Erste Registerdaten aus Dänemark lieferten 2018 keinen Hinweis auf ein kurzfristig erhöhtes Krebsrisiko. Und auch knapp drei Jahre später sieht es deutschen Krankenkassendaten zufolge insgesamt gut aus: »Eine Studie des Bundesinstituts für Arzneimittel und Medizinprodukte (BfArM) in Zusammenarbeit mit dem wissenschaftlichen Institut der AOK (WIdO) zu N-Nitrosodimethylamin (NDMA)-verunreinigtem Valsartan zeigt im Ergebnis kein erhöhtes Risiko für Krebs insgesamt«, teilte heute das BfArM mit. Für die Studie wurden die Daten von mehr 25 Millionen AOK-Versicherten analysiert. Die Originalarbeit erschien heute im »Deutschen Ärzteblatt«.
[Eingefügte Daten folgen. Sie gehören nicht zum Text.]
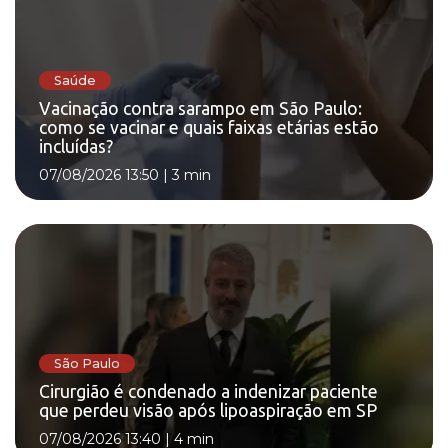
Saúde
Vacinação contra sarampo em São Paulo:
como se vacinar e quais faixas etárias estão
incluídas?
07/08/2026 13:50
|
3 min
São Paulo
Cirurgião é condenado a indenizar paciente
que perdeu visão após lipoaspiração em SP
07/08/2026 13:40
|
4 min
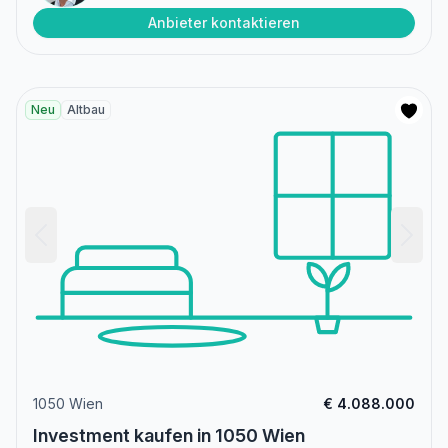
Anbieter kontaktieren
Neu
Altbau
1050 Wien
€ 4.088.000
Investment kaufen in 1050 Wien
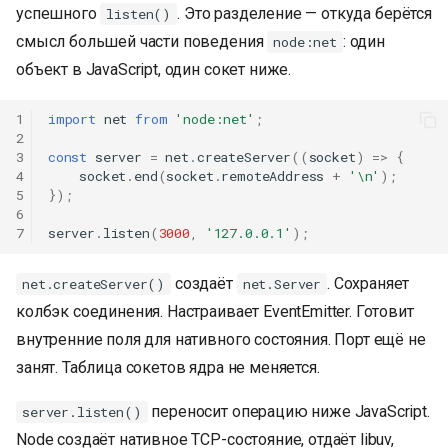
успешного
. Это разделение — откуда берётся
listen()
смысл большей части поведения
: один
node:net
объект в JavaScript, один сокет ниже.
1
import
net
from
'node:net'
;
2
3
const
server
=
net
.
createServer
((
socket
)
=>
{
4
socket
.
end
(
socket
.
remoteAddress
+
'\n'
);
5
});
6
7
server
.
listen
(
3000
,
'127.0.0.1'
);
создаёт
. Сохраняет
net.createServer()
net.Server
колбэк соединения. Настраивает EventEmitter. Готовит
внутренние поля для нативного состояния. Порт ещё не
занят. Таблица сокетов ядра не меняется.
переносит операцию ниже JavaScript.
server.listen()
Node создаёт нативное TCP-состояние, отдаёт libuv,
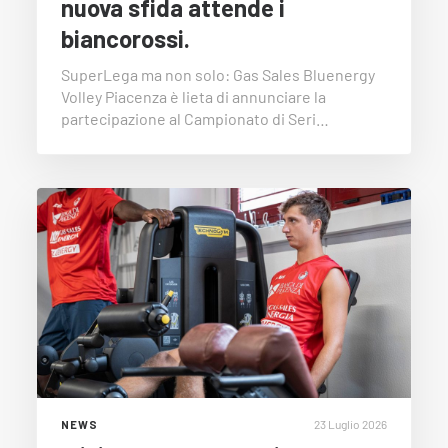
nuova sfida attende i
biancorossi.
SuperLega ma non solo: Gas Sales Bluenergy
Volley Piacenza è lieta di annunciare la
partecipazione al Campionato di Seri…
23 Luglio 2026
NEWS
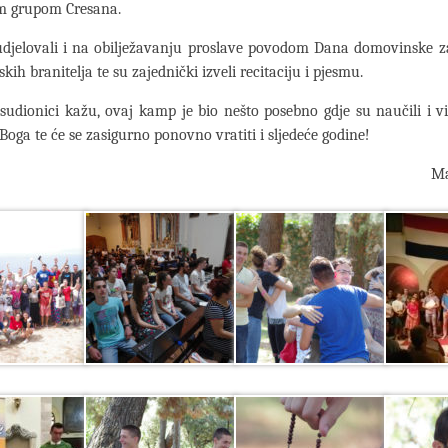
 grupom Cresana.
udjelovali i na obilježavanju proslave povodom Dana domovinske za
ih branitelja te su zajednički izveli recitaciju i pjesmu.
udionici kažu, ovaj kamp je bio nešto posebno gdje su naučili i v
 Boga te će se zasigurno ponovno vratiti i sljedeće godine!
Ma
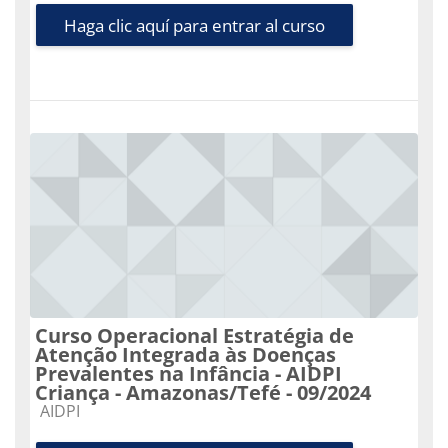
Haga clic aquí para entrar al curso
Curso Operacional Estratégia de
Atenção Integrada às Doenças
Prevalentes na Infância - AIDPI
Criança - Amazonas/Tefé - 09/2024
Categoría de cursos
AIDPI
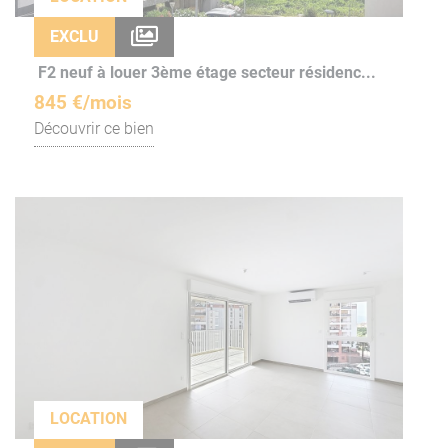
EXCLU
F2 neuf à louer 3ème étage secteur résidenc...
845 €/mois
Découvrir ce bien
LOCATION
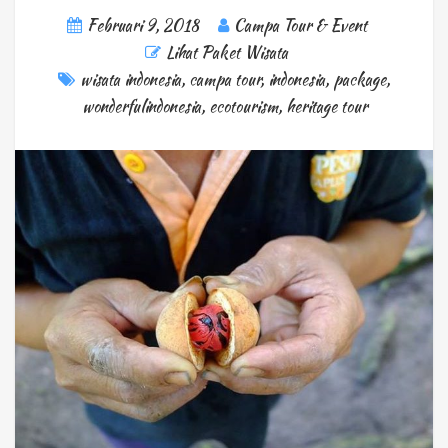
Februari 9, 2018
Campa Tour & Event
Lihat Paket Wisata
wisata indonesia
,
campa tour
,
indonesia
,
package
,
wonderfulindonesia
,
ecotourism
,
heritage tour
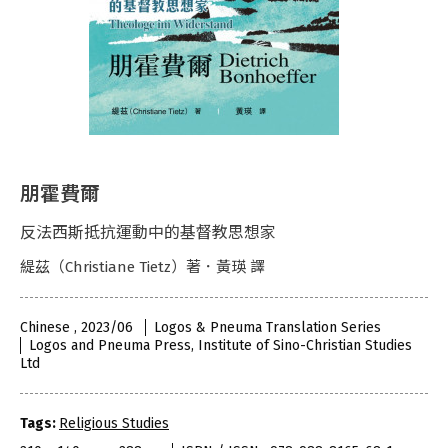
朋霍費爾
反法西斯抵抗運動中的基督教思想家
緹茲（Christiane Tietz）著．黃瑛 譯
Chinese , 2023/06
Logos & Pneuma Translation Series
Logos and Pneuma Press, Institute of Sino-Christian Studies
Ltd
Tags:
Religious Studies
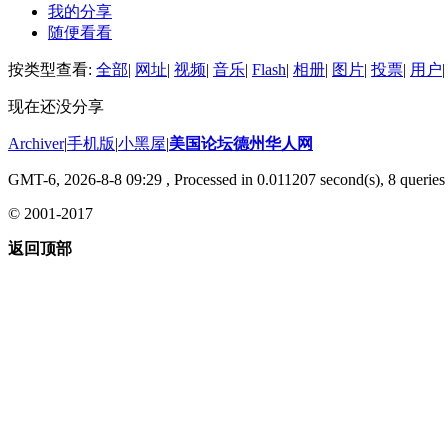
我的分享
随便看看
按类型查看:
全部
|
网址
|
视频
|
音乐
|
Flash
|
相册
|
图片
|
投票
|
用户
|
现在还没分享
Archiver
|
手机版
|
小黑屋
|
美国论坛德州华人网
GMT-6, 2026-8-8 09:29
, Processed in 0.011207 second(s), 8 queries 
© 2001-2017
返回顶部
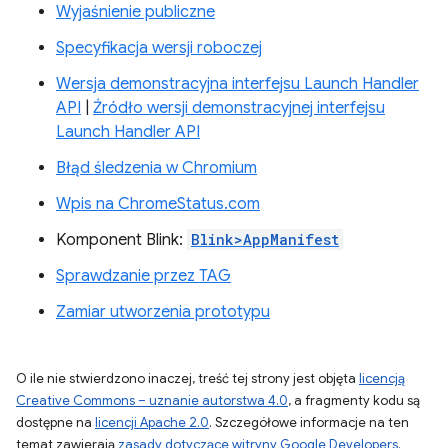
Wyjaśnienie publiczne
Specyfikacja wersji roboczej
Wersja demonstracyjna interfejsu Launch Handler
API
|
Źródło wersji demonstracyjnej interfejsu
Launch Handler API
Błąd śledzenia w Chromium
Wpis na ChromeStatus.com
Komponent Blink:
Blink>AppManifest
Sprawdzanie przez TAG
Zamiar utworzenia prototypu
O ile nie stwierdzono inaczej, treść tej strony jest objęta
licencją
Creative Commons – uznanie autorstwa 4.0
, a fragmenty kodu są
dostępne na
licencji Apache 2.0
. Szczegółowe informacje na ten
temat zawierają
zasady dotyczące witryny Google Developers
.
Allerdings stellten die Forscherinnen und Forscher ein »statistisch signifikantes, wenngleich auch gering erhöhtes Risiko« für Leberkrebs fest (adjustiertes HR 1,16; 95-%-Konfidenzintervall: [1,03; 1,31]). Das bedeutet eine relative Risikoerhöhung um 16 Prozent. »Eine direkte Kausalität lässt sich daraus jedoch nicht ableiten und sollte weiterhin erforscht werden«, heißt es in der Pressemitteilung. Auch andere potenzielle Langzeiteffekte durch NDMA-verunreinigtes Valsartan sollten weiter sorgfältig beobachtet werden. Zu mittel- und langfristigen Krebsrisiken lassen sich naturgemäß noch keine Aussagen machen.
Die Studie untersuchte die Daten aller bei der AOK versicherten Patientinnen und Patienten, die zu Beginn des Jahres 2012 vierzig Jahre oder älter waren und mindestens ein Rezept für Valsartan zwischen 2012 und 2017 eingelöst hatten. Das waren 781.000 Personen. Dabei wurde anhand der Pharmazentralnummer berücksichtigt, ob es sich um ein betroffenes Präparat handelte. Zentraler Endpunkt innerhalb der Studie war laut BfArM eine neu aufgetretene Krebsdiagnose, die nach der Valsartan-Verschreibung erfolgte. Auf dieser Datengrundlage berechneten die Wissenschaftlerinnen und Wissenschaftler mittels Cox-Regressionsmodell die Risikoänderung für Krebs gesamt und für einzelne Krebsarten.
»Ein erhöhtes Risiko für Krebs insgesamt wurde im untersuchten Zeitraum weder für eine dreijährige Langzeitanwendung festgestellt, noch in Abhängigkeit der Dosierung«, betont das BfArM. Da aus rein biologischer Sicht Leberkrebs als wahrscheinlichste Krebsart nach oraler NDMA-Exposition zu erwarten wäre, habe man hierauf ein besonderes Augenmerk gelegt.
Limitationen der Studie sind ihr retrospektiver Charakter und das Störfaktoren wie Rauchen, Ernährungsfaktoren oder genetische Veranlagung nicht berücksichtigt werden konnten. »Insgesamt liefert die Studie wertvolle Informationen für die behördliche Risikoüberwachung weltweit, um die Auswirkungen von NDMA-Verunreinigungen in Valsartan-haltigen Arzneimitteln auf die öffentliche Gesundheit zu bewerten«, resümiert das BfArM.